Work request >> What is needed is an exact copy of the line that contains "Given the image: Find" and of all later lines to the end of the records below, with no other lines.

Saved data entries
=-=-=
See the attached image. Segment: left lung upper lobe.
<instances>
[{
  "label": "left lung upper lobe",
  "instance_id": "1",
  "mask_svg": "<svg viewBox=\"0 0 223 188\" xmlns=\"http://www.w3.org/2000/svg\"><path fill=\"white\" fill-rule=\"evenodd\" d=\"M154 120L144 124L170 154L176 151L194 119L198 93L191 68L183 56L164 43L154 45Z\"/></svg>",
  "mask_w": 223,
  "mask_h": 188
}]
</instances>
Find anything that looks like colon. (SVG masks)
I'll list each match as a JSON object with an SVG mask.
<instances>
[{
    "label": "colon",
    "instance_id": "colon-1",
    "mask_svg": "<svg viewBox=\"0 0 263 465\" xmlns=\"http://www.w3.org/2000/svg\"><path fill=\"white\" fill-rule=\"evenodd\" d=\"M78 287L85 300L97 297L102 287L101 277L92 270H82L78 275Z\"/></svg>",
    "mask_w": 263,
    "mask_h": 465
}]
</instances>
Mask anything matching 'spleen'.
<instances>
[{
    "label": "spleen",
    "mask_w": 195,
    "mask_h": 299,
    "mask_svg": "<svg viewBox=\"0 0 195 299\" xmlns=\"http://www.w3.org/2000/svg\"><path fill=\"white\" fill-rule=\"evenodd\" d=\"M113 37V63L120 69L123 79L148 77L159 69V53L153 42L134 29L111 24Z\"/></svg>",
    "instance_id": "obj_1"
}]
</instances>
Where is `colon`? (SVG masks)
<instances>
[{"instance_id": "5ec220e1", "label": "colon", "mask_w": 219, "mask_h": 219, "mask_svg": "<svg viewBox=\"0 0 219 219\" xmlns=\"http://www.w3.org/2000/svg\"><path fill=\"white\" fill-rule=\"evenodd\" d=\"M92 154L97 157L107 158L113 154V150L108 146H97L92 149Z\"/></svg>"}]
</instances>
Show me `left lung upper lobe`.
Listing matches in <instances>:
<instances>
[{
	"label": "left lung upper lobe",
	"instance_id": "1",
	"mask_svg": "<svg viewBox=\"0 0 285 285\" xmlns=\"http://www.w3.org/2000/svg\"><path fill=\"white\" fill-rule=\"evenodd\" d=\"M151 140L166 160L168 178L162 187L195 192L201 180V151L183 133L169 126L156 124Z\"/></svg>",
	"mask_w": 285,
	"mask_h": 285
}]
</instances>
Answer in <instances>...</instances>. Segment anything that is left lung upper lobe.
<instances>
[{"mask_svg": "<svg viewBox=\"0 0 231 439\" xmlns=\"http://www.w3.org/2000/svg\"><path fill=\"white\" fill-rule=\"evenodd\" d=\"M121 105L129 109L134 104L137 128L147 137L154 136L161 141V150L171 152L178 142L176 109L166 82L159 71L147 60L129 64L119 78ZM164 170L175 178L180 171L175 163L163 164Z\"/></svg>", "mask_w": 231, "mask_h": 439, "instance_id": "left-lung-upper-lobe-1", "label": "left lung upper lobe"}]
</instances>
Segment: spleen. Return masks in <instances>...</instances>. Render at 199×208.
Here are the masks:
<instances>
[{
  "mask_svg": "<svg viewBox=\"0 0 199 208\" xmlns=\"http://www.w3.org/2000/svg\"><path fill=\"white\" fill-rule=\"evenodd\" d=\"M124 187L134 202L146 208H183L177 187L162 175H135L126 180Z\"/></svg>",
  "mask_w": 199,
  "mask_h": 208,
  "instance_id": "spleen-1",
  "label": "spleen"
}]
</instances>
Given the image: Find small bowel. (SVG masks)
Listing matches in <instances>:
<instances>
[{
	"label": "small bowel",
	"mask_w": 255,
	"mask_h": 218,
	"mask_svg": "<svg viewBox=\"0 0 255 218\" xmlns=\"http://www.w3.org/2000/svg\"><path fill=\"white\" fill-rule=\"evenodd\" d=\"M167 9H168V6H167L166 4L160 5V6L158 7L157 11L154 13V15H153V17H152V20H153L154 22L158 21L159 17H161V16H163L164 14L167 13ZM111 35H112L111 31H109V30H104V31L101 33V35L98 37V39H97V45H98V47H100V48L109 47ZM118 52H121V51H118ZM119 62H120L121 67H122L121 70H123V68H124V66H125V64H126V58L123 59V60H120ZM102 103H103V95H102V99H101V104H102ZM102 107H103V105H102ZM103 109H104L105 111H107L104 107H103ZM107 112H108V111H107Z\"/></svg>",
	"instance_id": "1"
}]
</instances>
=-=-=
Solved problem >>
Given the image: Find small bowel. (SVG masks)
Listing matches in <instances>:
<instances>
[{
	"label": "small bowel",
	"mask_w": 255,
	"mask_h": 218,
	"mask_svg": "<svg viewBox=\"0 0 255 218\" xmlns=\"http://www.w3.org/2000/svg\"><path fill=\"white\" fill-rule=\"evenodd\" d=\"M167 9H168V6H167L166 4L160 5V6L158 7L157 11L154 13V15H153V17H152V20H153L154 22L158 21L159 17H161V16H163L164 14L167 13ZM111 35H112L111 31H109V30H104V31L101 33V35L98 37V39H97V45H98V47H100V48L109 47ZM118 52H121V51H118ZM119 62H120L121 67H122L121 70H123V68H124V66H125V64H126V58L123 59V60H120ZM102 103H103V95H102V99H101V104H102ZM102 107H103V105H102ZM103 109H104L105 111H107L104 107H103ZM107 112H108V111H107Z\"/></svg>",
	"instance_id": "1"
}]
</instances>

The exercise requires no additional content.